*** RECORDS FOR PROCESSING ***

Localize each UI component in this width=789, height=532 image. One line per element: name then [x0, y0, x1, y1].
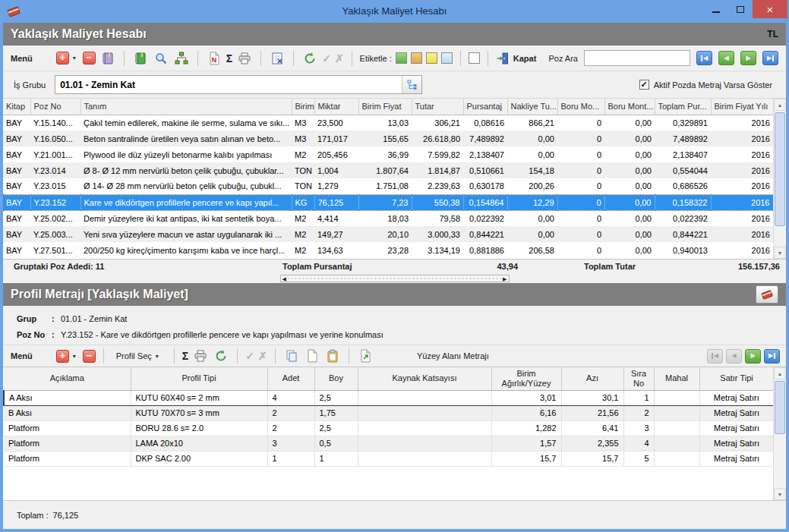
cell[interactable]: 2,5: [314, 390, 358, 405]
add-row-button[interactable]: +: [56, 52, 69, 65]
cell[interactable]: 205,456: [314, 146, 358, 162]
cell[interactable]: Plywood ile düz yüzeyli betonarme kalıbı…: [80, 146, 292, 162]
remove-row-button[interactable]: −: [83, 350, 96, 363]
refresh-icon[interactable]: [213, 348, 229, 364]
cell[interactable]: 0,00: [604, 131, 655, 146]
cell[interactable]: 2016: [711, 210, 773, 226]
scroll-up-button[interactable]: ▲: [774, 99, 786, 111]
cell[interactable]: 2: [267, 405, 314, 420]
cell[interactable]: [358, 420, 491, 436]
cell[interactable]: 1,279: [314, 178, 358, 194]
minimize-button[interactable]: [704, 0, 728, 18]
cell[interactable]: 0: [557, 162, 604, 178]
table-row[interactable]: BAYY.27.501...200/250 kg kireç/çimento k…: [3, 242, 773, 258]
prev-record-button[interactable]: ◀: [718, 51, 734, 65]
cell[interactable]: 0: [557, 194, 604, 210]
cell[interactable]: Beton santralinde üretilen veya satın al…: [80, 131, 292, 146]
cell[interactable]: 2,5: [314, 420, 358, 436]
cell[interactable]: BAY: [3, 210, 30, 226]
cell[interactable]: 7.599,82: [412, 146, 463, 162]
cell[interactable]: 0,00: [604, 178, 655, 194]
cell[interactable]: 1: [267, 451, 314, 466]
cell[interactable]: 0,00: [604, 226, 655, 242]
cell[interactable]: BAY: [3, 146, 30, 162]
is-grubu-field[interactable]: 01.01 - Zemin Kat: [55, 75, 422, 94]
column-header[interactable]: Birim Fiyat: [358, 99, 412, 115]
cell[interactable]: 3,01: [491, 390, 561, 405]
cell[interactable]: Metraj Satırı: [699, 390, 774, 405]
cell[interactable]: 2.239,63: [412, 178, 463, 194]
cell[interactable]: KUTU 60X40 s= 2 mm: [131, 390, 267, 405]
cell[interactable]: 0,00: [604, 242, 655, 258]
cell[interactable]: 0,5: [314, 436, 358, 451]
last-record-button[interactable]: ▶: [764, 349, 780, 364]
cell[interactable]: 6,41: [561, 420, 623, 436]
cell[interactable]: 3.000,33: [412, 226, 463, 242]
cell[interactable]: 0,00: [507, 131, 557, 146]
column-header[interactable]: Birim: [292, 99, 314, 115]
blank-page-icon[interactable]: [304, 348, 320, 364]
close-button[interactable]: ×: [753, 0, 787, 18]
column-header[interactable]: Birim Ağırlık/Yüzey: [491, 367, 561, 390]
cell[interactable]: Y.15.140...: [30, 115, 80, 131]
table-row[interactable]: BAYY.21.001...Plywood ile düz yüzeyli be…: [3, 146, 773, 162]
cell[interactable]: Metraj Satırı: [699, 451, 774, 466]
tag-clear-button[interactable]: [469, 52, 480, 64]
cell[interactable]: Platform: [4, 420, 131, 436]
cell[interactable]: 1,282: [491, 420, 561, 436]
cell[interactable]: Y.25.002...: [30, 210, 80, 226]
cell[interactable]: 1.751,08: [358, 178, 412, 194]
cell[interactable]: 12,29: [507, 194, 557, 210]
cell[interactable]: Metraj Satırı: [699, 436, 774, 451]
cell[interactable]: 0,022392: [655, 210, 711, 226]
cell[interactable]: 200/250 kg kireç/çimento karışımı kaba v…: [80, 242, 292, 258]
cell[interactable]: 15,7: [491, 451, 561, 466]
cell[interactable]: 0: [557, 115, 604, 131]
table-row[interactable]: BAYY.23.152Kare ve dikdörtgen profillerl…: [3, 194, 773, 210]
cell[interactable]: 0,554044: [655, 162, 711, 178]
cell[interactable]: Y.16.050...: [30, 131, 80, 146]
cell[interactable]: 18,03: [358, 210, 412, 226]
cell[interactable]: 200,26: [507, 178, 557, 194]
cell[interactable]: 2016: [711, 194, 773, 210]
cell[interactable]: 2016: [711, 242, 773, 258]
sum-icon[interactable]: Σ: [182, 350, 188, 362]
cell[interactable]: 20,10: [358, 226, 412, 242]
cell[interactable]: [654, 390, 699, 405]
scrollbar-thumb[interactable]: [775, 112, 785, 226]
splitter-left-icon[interactable]: ◀: [282, 276, 286, 282]
cell[interactable]: M2: [292, 146, 314, 162]
cell[interactable]: BAY: [3, 162, 30, 178]
cell[interactable]: 0,510661: [463, 162, 507, 178]
next-record-button[interactable]: ▶: [740, 51, 756, 65]
cell[interactable]: 0,844221: [655, 226, 711, 242]
column-header[interactable]: Kitap: [3, 99, 30, 115]
column-header[interactable]: Poz No: [30, 99, 80, 115]
cell[interactable]: 2016: [711, 146, 773, 162]
cell[interactable]: 0,022392: [463, 210, 507, 226]
cell[interactable]: Y.23.015: [30, 178, 80, 194]
column-header[interactable]: Adet: [267, 367, 314, 390]
column-header[interactable]: Tutar: [412, 99, 463, 115]
column-header[interactable]: Kaynak Katsayısı: [358, 367, 491, 390]
cell[interactable]: Demir yüzeylere iki kat antipas, iki kat…: [80, 210, 292, 226]
cell[interactable]: 0,630178: [463, 178, 507, 194]
first-record-button[interactable]: ◀: [696, 51, 712, 65]
cell[interactable]: 550,38: [412, 194, 463, 210]
cell[interactable]: M3: [292, 131, 314, 146]
cell[interactable]: 1: [314, 451, 358, 466]
report-preview-icon[interactable]: [269, 50, 286, 67]
cell[interactable]: 21,56: [561, 405, 623, 420]
cell[interactable]: 0,844221: [463, 226, 507, 242]
cell[interactable]: 2016: [711, 162, 773, 178]
cell[interactable]: Çakıl temin edilerek, makine ile serme, …: [80, 115, 292, 131]
cell[interactable]: BAY: [3, 131, 30, 146]
cell[interactable]: 6,16: [491, 405, 561, 420]
cell[interactable]: 0,00: [604, 210, 655, 226]
cell[interactable]: 4: [267, 390, 314, 405]
cell[interactable]: 0: [557, 226, 604, 242]
cell[interactable]: 23,500: [314, 115, 358, 131]
cell[interactable]: Metraj Satırı: [699, 420, 774, 436]
cell[interactable]: [358, 390, 491, 405]
cell[interactable]: 1.814,87: [412, 162, 463, 178]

*** End of RECORDS FOR PROCESSING ***

WHAT THE TASK REQUIRES
Exact duplicates of all the entries are required, and no image may appear in them.

WRITTEN REPLY
Localize each UI component in this width=789, height=532 image. One line per element: name then [x0, y0, x1, y1].
cell[interactable]: 2,5: [314, 390, 358, 405]
add-row-button[interactable]: +: [56, 52, 69, 65]
cell[interactable]: 205,456: [314, 146, 358, 162]
cell[interactable]: Plywood ile düz yüzeyli betonarme kalıbı…: [80, 146, 292, 162]
remove-row-button[interactable]: −: [83, 350, 96, 363]
refresh-icon[interactable]: [213, 348, 229, 364]
cell[interactable]: 0,00: [604, 131, 655, 146]
cell[interactable]: 2016: [711, 210, 773, 226]
scroll-up-button[interactable]: ▲: [774, 99, 786, 111]
cell[interactable]: 2: [267, 405, 314, 420]
cell[interactable]: [358, 420, 491, 436]
cell[interactable]: 1,279: [314, 178, 358, 194]
minimize-button[interactable]: [704, 0, 728, 18]
cell[interactable]: 0: [557, 162, 604, 178]
table-row[interactable]: BAYY.27.501...200/250 kg kireç/çimento k…: [3, 242, 773, 258]
prev-record-button[interactable]: ◀: [718, 51, 734, 65]
cell[interactable]: 0: [557, 194, 604, 210]
cell[interactable]: Beton santralinde üretilen veya satın al…: [80, 131, 292, 146]
cell[interactable]: 2,5: [314, 420, 358, 436]
cell[interactable]: BAY: [3, 210, 30, 226]
cell[interactable]: 7.599,82: [412, 146, 463, 162]
cell[interactable]: 0,00: [604, 178, 655, 194]
cell[interactable]: 1: [267, 451, 314, 466]
cell[interactable]: 0,00: [604, 226, 655, 242]
cell[interactable]: BAY: [3, 146, 30, 162]
is-grubu-field[interactable]: 01.01 - Zemin Kat: [55, 75, 422, 94]
column-header[interactable]: Birim Fiyat: [358, 99, 412, 115]
cell[interactable]: 3,01: [491, 390, 561, 405]
cell[interactable]: Metraj Satırı: [699, 390, 774, 405]
cell[interactable]: 2.239,63: [412, 178, 463, 194]
cell[interactable]: KUTU 60X40 s= 2 mm: [131, 390, 267, 405]
cell[interactable]: 0,00: [604, 242, 655, 258]
cell[interactable]: 0,5: [314, 436, 358, 451]
last-record-button[interactable]: ▶: [764, 349, 780, 364]
cell[interactable]: 6,41: [561, 420, 623, 436]
cell[interactable]: 3.000,33: [412, 226, 463, 242]
cell[interactable]: 0,00: [507, 131, 557, 146]
column-header[interactable]: Birim: [292, 99, 314, 115]
blank-page-icon[interactable]: [304, 348, 320, 364]
close-button[interactable]: ×: [753, 0, 787, 18]
column-header[interactable]: Birim Ağırlık/Yüzey: [491, 367, 561, 390]
cell[interactable]: Y.15.140...: [30, 115, 80, 131]
table-row[interactable]: BAYY.21.001...Plywood ile düz yüzeyli be…: [3, 146, 773, 162]
cell[interactable]: Metraj Satırı: [699, 451, 774, 466]
tag-clear-button[interactable]: [469, 52, 480, 64]
cell[interactable]: Platform: [4, 420, 131, 436]
cell[interactable]: 1,282: [491, 420, 561, 436]
cell[interactable]: Y.25.002...: [30, 210, 80, 226]
cell[interactable]: 1.751,08: [358, 178, 412, 194]
cell[interactable]: 12,29: [507, 194, 557, 210]
cell[interactable]: Metraj Satırı: [699, 436, 774, 451]
cell[interactable]: 0,022392: [655, 210, 711, 226]
cell[interactable]: 200/250 kg kireç/çimento karışımı kaba v…: [80, 242, 292, 258]
cell[interactable]: 15,7: [491, 451, 561, 466]
cell[interactable]: 0: [557, 115, 604, 131]
table-row[interactable]: BAYY.23.152Kare ve dikdörtgen profillerl…: [3, 194, 773, 210]
cell[interactable]: 0,554044: [655, 162, 711, 178]
cell[interactable]: Y.16.050...: [30, 131, 80, 146]
cell[interactable]: 18,03: [358, 210, 412, 226]
cell[interactable]: 200,26: [507, 178, 557, 194]
cell[interactable]: 2016: [711, 194, 773, 210]
cell[interactable]: 2016: [711, 242, 773, 258]
sum-icon[interactable]: Σ: [182, 350, 188, 362]
cell[interactable]: 20,10: [358, 226, 412, 242]
cell[interactable]: [654, 390, 699, 405]
scrollbar-thumb[interactable]: [775, 112, 785, 226]
splitter-left-icon[interactable]: ◀: [282, 276, 286, 282]
cell[interactable]: M2: [292, 146, 314, 162]
cell[interactable]: BAY: [3, 162, 30, 178]
cell[interactable]: 0,510661: [463, 162, 507, 178]
next-record-button[interactable]: ▶: [740, 51, 756, 65]
cell[interactable]: 0,844221: [655, 226, 711, 242]
column-header[interactable]: Kitap: [3, 99, 30, 115]
column-header[interactable]: Poz No: [30, 99, 80, 115]
cell[interactable]: 2016: [711, 146, 773, 162]
cell[interactable]: 0,022392: [463, 210, 507, 226]
cell[interactable]: Y.23.015: [30, 178, 80, 194]
column-header[interactable]: Adet: [267, 367, 314, 390]
column-header[interactable]: Tutar: [412, 99, 463, 115]
column-header[interactable]: Kaynak Katsayısı: [358, 367, 491, 390]
cell[interactable]: Demir yüzeylere iki kat antipas, iki kat…: [80, 210, 292, 226]
cell[interactable]: 0,630178: [463, 178, 507, 194]
first-record-button[interactable]: ◀: [696, 51, 712, 65]
cell[interactable]: 550,38: [412, 194, 463, 210]
cell[interactable]: M3: [292, 131, 314, 146]
cell[interactable]: 1: [314, 451, 358, 466]
report-preview-icon[interactable]: [269, 50, 286, 67]
cell[interactable]: 21,56: [561, 405, 623, 420]
cell[interactable]: 0,844221: [463, 226, 507, 242]
cell[interactable]: 2016: [711, 162, 773, 178]
cell[interactable]: Çakıl temin edilerek, makine ile serme, …: [80, 115, 292, 131]
cell[interactable]: BAY: [3, 131, 30, 146]
cell[interactable]: 6,16: [491, 405, 561, 420]
cell[interactable]: 0,00: [604, 210, 655, 226]
cell[interactable]: 4: [267, 390, 314, 405]
cell[interactable]: 0: [557, 226, 604, 242]
cell[interactable]: 23,500: [314, 115, 358, 131]
cell[interactable]: Metraj Satırı: [699, 420, 774, 436]
cell[interactable]: [358, 390, 491, 405]
cell[interactable]: 1.814,87: [412, 162, 463, 178]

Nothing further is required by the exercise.